Kakar (2005) reported the results of 20 patients undergoing liver resection for fibrolamellar carcinoma and compared the results to those for typical hepatocellular carcinoma. Five-year survival was 45%, similar to that found in hepatocellular carcinoma without cirrhosis but significantly better than in hepatocellular carcinoma with cirrhosis. 
Stipa (2006) reported the results of 28 patients undergoing liver resection for fibrolamellar carcinoma, with median survival of 112 months (versus 37 months for typical hepatocellular carcinoma) and 5-year survival of 76% (versus 37% for typical hepatocellular carcinoma). Median recurrence-free survival was 33 months, and 5-year recurrence-free survival was 18%. 
Patients with resected fibrolamellar carcinoma generally have a prognosis similar to that for noncirrhotic patients with resected typical hepatocellular carcinoma.[21, 20] Aggressive surgical approaches, even for recurrent disease, can be undertaken with good results.
Orthotopic liver transplantation
Total hepatectomy followed by orthotopic liver transplantation (OLT) should be considered in patients with unresectable fibrolamellar carcinoma that is confined to the liver. Reports of liver transplantation for fibrolamellar carcinoma are confined to small series, the most recent of which are summarized below:
Pichlmayr (1997) reported the results of a large series of liver transplants performed for hepatobiliary malignancies, including 124 for typical hepatocellular carcinoma and 8 for fibrolamellar carcinoma. Hepatocellular carcinoma patients in this series had 1-year, 5-year, and 10-year survival rates of 53%, 26%, and 19%, respectively. The median survival was 13 months. No difference in outcomes was seen in patients with hepatocellular carcinoma with and without cirrhosis. Patients with fibrolamellar carcinoma in this series had superior prognoses, with 1-year, 5-year, and 10-year survival of 63%, 38%, and 25%, respectively. The median survival was 35 months. 
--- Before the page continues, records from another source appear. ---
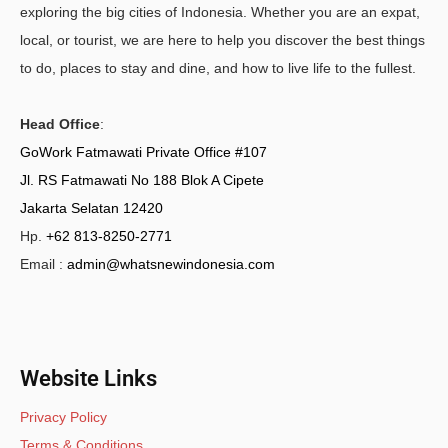
exploring the big cities of Indonesia. Whether you are an expat,
local, or tourist, we are here to help you discover the best things
to do, places to stay and dine, and how to live life to the fullest.
Head Office
:
GoWork Fatmawati Private Office #107
Jl. RS Fatmawati No 188 Blok A Cipete
Jakarta Selatan 12420
Hp.
+62 813-8250-2771
Email :
admin@whatsnewindonesia.com
Website Links
Privacy Policy
Terms & Conditions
Pinna (1997) reported the results of 13 liver transplants for fibrolamellar carcinoma, with survival of approximately 45% at 3 years and approximately 35% at 5 years. 
El-Gazzaz (2000) reported the results of nine liver transplants for fibrolamellar carcinoma, with 1-year, 3-year, and 5-year survival of 90%, 75%, and 50%, respectively. 
Even among patients who develop tumor recurrence, the time to recurrence is significantly longer in patients with fibrolamellar carcinoma than in those with typical hepatocellular carcinoma. This may be a result of more indolent behavior by fibrolamellar carcinoma versus typical hepatocellular carcinoma. Alternatively, it may result from the fact that accompanying cirrhosis in typical hepatocellular carcinoma increases the risk of recurrence (including development of a second primary tumor) via a field effect.
Orthotopic liver transplantation can result in long-term survival but is a resource-intensive treatment approach. In typical hepatocellular carcinoma, orthotopic liver transplantation confers the advantage of removing the at-risk cirrhotic liver in addition to the tumor itself. In fibrolamellar carcinoma, this theoretical advantage is likely not present because there is no such field effect at work (due to the lack of cirrhosis in most cases).
As such, it is not clear that the use of donor organs in patients with fibrolamellar carcinoma is an appropriate use of this scarce resource. Newer innovative approaches (eg, adult living-related donations, split-liver techniques, and potential use of marginal donor organs) may allow for a future increase in the use of orthotopic liver transplantation for fibrolamellar carcinoma.